Print every line below exactly as written, but leave the pictures behind.

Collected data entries
------------------------------------------------------------------------

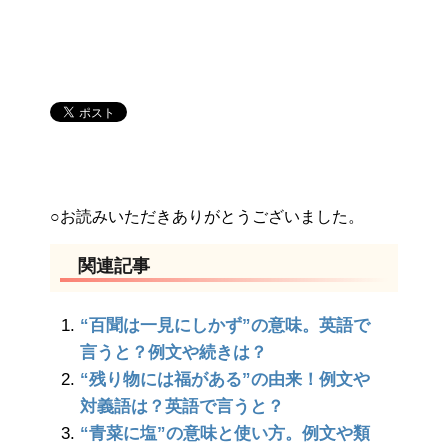
○お読みいただきありがとうございました。
関連記事
“百聞は一見にしかず”の意味。英語で
言うと？例文や続きは？
“残り物には福がある”の由来！例文や
対義語は？英語で言うと？
“青菜に塩”の意味と使い方。例文や類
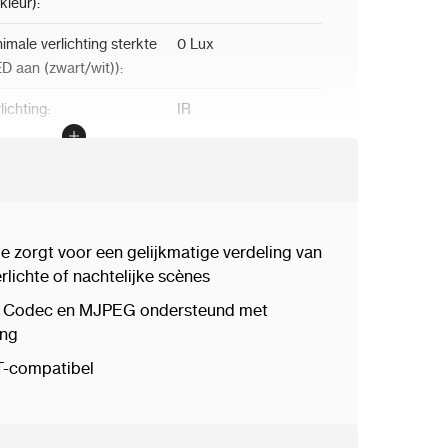
 kleur):
imale verlichting sterkte
0 Lux
D aan (zwart/wit)):
lichting:
IR
D afstand:
tot 40m
D Aan/Uit (Dag/Nacht):
Auto/Handmatig
tal LED(s):
4 LED
e zorgt voor een gelijkmatige verdeling van
itersnelheid:
1/8s ~ 1/32.000s
erlichte of nachtelijke scènes
rt Codec en MJPEG ondersteund met
isonderdrukking:
2DNR, 3DNR
ing
s type:
Vaste lens
 T-compatibel
:
Vaste Iris
andpuntsafstand:
2.8 mm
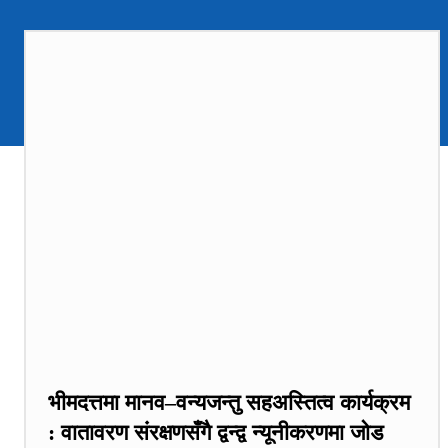
भीमदत्तमा मानव–वन्यजन्तु सहअस्तित्व कार्यक्रम
: वातावरण संरक्षणसँगै द्वन्द्व न्यूनीकरणमा जोड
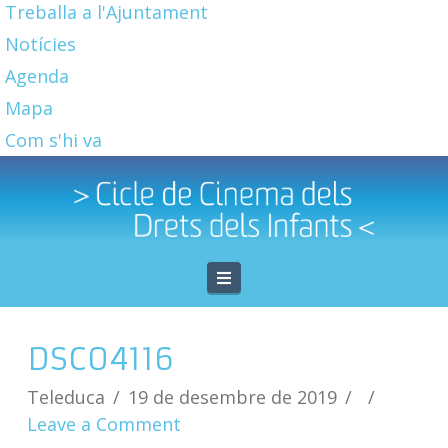
Treballa a l'Ajuntament
Notícies
Agenda
Mapa
Com s'hi va
Navigation
DSC04116
Teleduca
19 de desembre de 2019
Leave a Comment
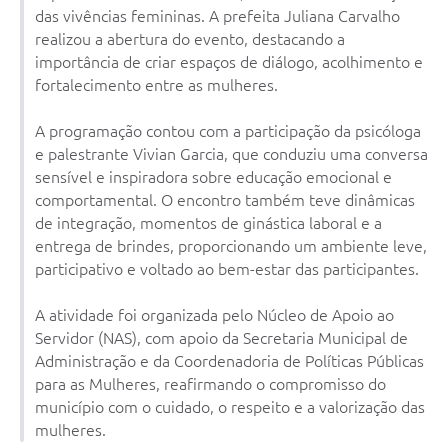
das vivências femininas. A prefeita Juliana Carvalho
realizou a abertura do evento, destacando a
importância de criar espaços de diálogo, acolhimento e
fortalecimento entre as mulheres.
A programação contou com a participação da psicóloga
e palestrante Vivian Garcia, que conduziu uma conversa
sensível e inspiradora sobre educação emocional e
comportamental. O encontro também teve dinâmicas
de integração, momentos de ginástica laboral e a
entrega de brindes, proporcionando um ambiente leve,
participativo e voltado ao bem-estar das participantes.
A atividade foi organizada pelo Núcleo de Apoio ao
Servidor (NAS), com apoio da Secretaria Municipal de
Administração e da Coordenadoria de Políticas Públicas
para as Mulheres, reafirmando o compromisso do
município com o cuidado, o respeito e a valorização das
mulheres.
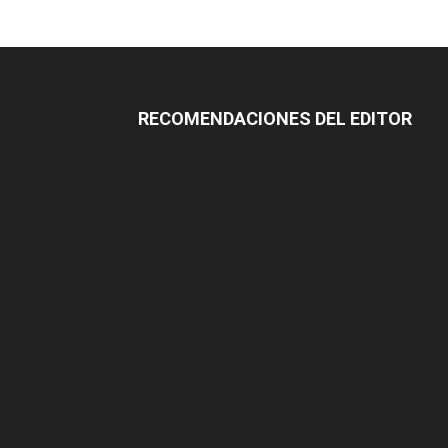
RECOMENDACIONES DEL EDITOR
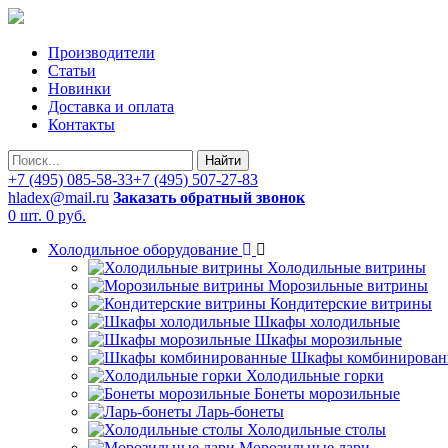
Производители
Статьи
Новинки
Доставка и оплата
Контакты
Найти
+7 (495) 085-58-33
+7 (495) 507-27-83
hladex@mail.ru
Заказать обратный звонок
0 шт.
0 руб.
Холодильное оборудование
Холодильные витрины
Морозильные витрины
Кондитерские витрины
Шкафы холодильные
Шкафы морозильные
Шкафы комбинирован
Холодильные горки
Бонеты морозильные
Ларь-бонеты
Холодильные столы
Морозильные лари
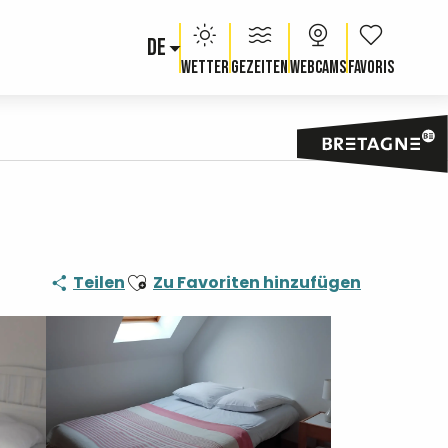
DE
Voir les fav
Wetter
Gezeiten
Webcams
Ajouter aux favoris
Teilen
Zu Favoriten hinzufügen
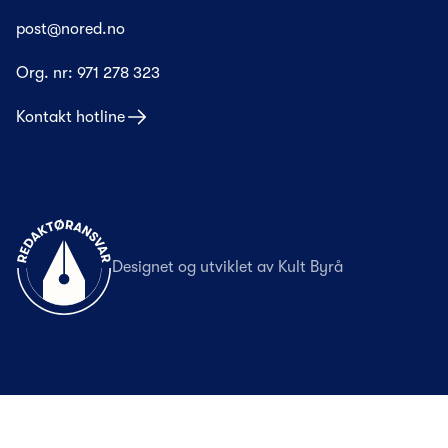
post@nored.no
Org. nr:
971 278 323
Kontakt hotline
Til forsiden
Designet og utviklet av
Kult Byrå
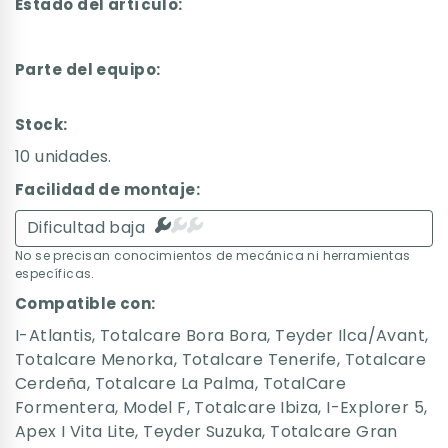
Estado del artículo:
Parte del equipo:
Stock:
10 unidades.
Facilidad de montaje:
Dificultad baja
No se precisan conocimientos de mecánica ni herramientas
específicas.
Compatible con:
I-Atlantis
,
Totalcare Bora Bora
,
Teyder Ilca/Avant
,
Totalcare Menorka
,
Totalcare Tenerife
,
Totalcare
Cerdeña
,
Totalcare La Palma
,
TotalCare
Formentera
,
Model F
,
Totalcare Ibiza
,
I-Explorer 5
,
Apex I Vita Lite
,
Teyder Suzuka
,
Totalcare Gran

------------------------------------------------------------------------

Output below
○お読みいただきありがとうございました。
関連記事
“百聞は一見にしかず”の意味。英語で
言うと？例文や続きは？
“残り物には福がある”の由来！例文や
対義語は？英語で言うと？
“青菜に塩”の意味と使い方。例文や類
 kleur):
imale verlichting sterkte
0 Lux
D aan (zwart/wit)):
lichting:
IR
D afstand:
tot 40m
D Aan/Uit (Dag/Nacht):
Auto/Handmatig
tal LED(s):
4 LED
e zorgt voor een gelijkmatige verdeling van
itersnelheid:
1/8s ~ 1/32.000s
erlichte of nachtelijke scènes
rt Codec en MJPEG ondersteund met
isonderdrukking:
2DNR, 3DNR
ing
s type:
Vaste lens
 T-compatibel
:
Vaste Iris
andpuntsafstand:
2.8 mm
भीमदत्तमा मानव–वन्यजन्तु सहअस्तित्व कार्यक्रम
: वातावरण संरक्षणसँगै द्वन्द्व न्यूनीकरणमा जोड
Treballa a l'Ajuntament
Notícies
Agenda
Mapa
Com s'hi va
Navigation
DSC04116
Teleduca
19 de desembre de 2019
Leave a Comment
das vivências femininas. A prefeita Juliana Carvalho
realizou a abertura do evento, destacando a
importância de criar espaços de diálogo, acolhimento e
fortalecimento entre as mulheres.
A programação contou com a participação da psicóloga
e palestrante Vivian Garcia, que conduziu uma conversa
sensível e inspiradora sobre educação emocional e
comportamental. O encontro também teve dinâmicas
de integração, momentos de ginástica laboral e a
entrega de brindes, proporcionando um ambiente leve,
participativo e voltado ao bem-estar das participantes.
A atividade foi organizada pelo Núcleo de Apoio ao
Servidor (NAS), com apoio da Secretaria Municipal de
Administração e da Coordenadoria de Políticas Públicas
para as Mulheres, reafirmando o compromisso do
município com o cuidado, o respeito e a valorização das
mulheres.
RECOMENDACIONES DEL EDITOR
Производители
Статьи
Новинки
Доставка и оплата
Контакты
Найти
+7 (495) 085-58-33
+7 (495) 507-27-83
hladex@mail.ru
Заказать обратный звонок
0 шт.
0 руб.
Холодильное оборудование
Холодильные витрины
Морозильные витрины
Кондитерские витрины
Шкафы холодильные
Шкафы морозильные
Шкафы комбинирован
Холодильные горки
Бонеты морозильные
Ларь-бонеты
Холодильные столы
Морозильные лари
DE
Voir les fav
Wetter
Gezeiten
Webcams
Ajouter aux favoris
Teilen
Zu Favoriten hinzufügen
post@nored.no
Org. nr:
971 278 323
Kontakt hotline
Til forsiden
Designet og utviklet av
Kult Byrå
Estado del artículo:
Parte del equipo:
Stock:
10 unidades.
Facilidad de montaje:
Dificultad baja
No se precisan conocimientos de mecánica ni herramientas
específicas.
Compatible con:
I-Atlantis
,
Totalcare Bora Bora
,
Teyder Ilca/Avant
,
Totalcare Menorka
,
Totalcare Tenerife
,
Totalcare
Cerdeña
,
Totalcare La Palma
,
TotalCare
Formentera
,
Model F
,
Totalcare Ibiza
,
I-Explorer 5
,
Apex I Vita Lite
,
Teyder Suzuka
,
Totalcare Gran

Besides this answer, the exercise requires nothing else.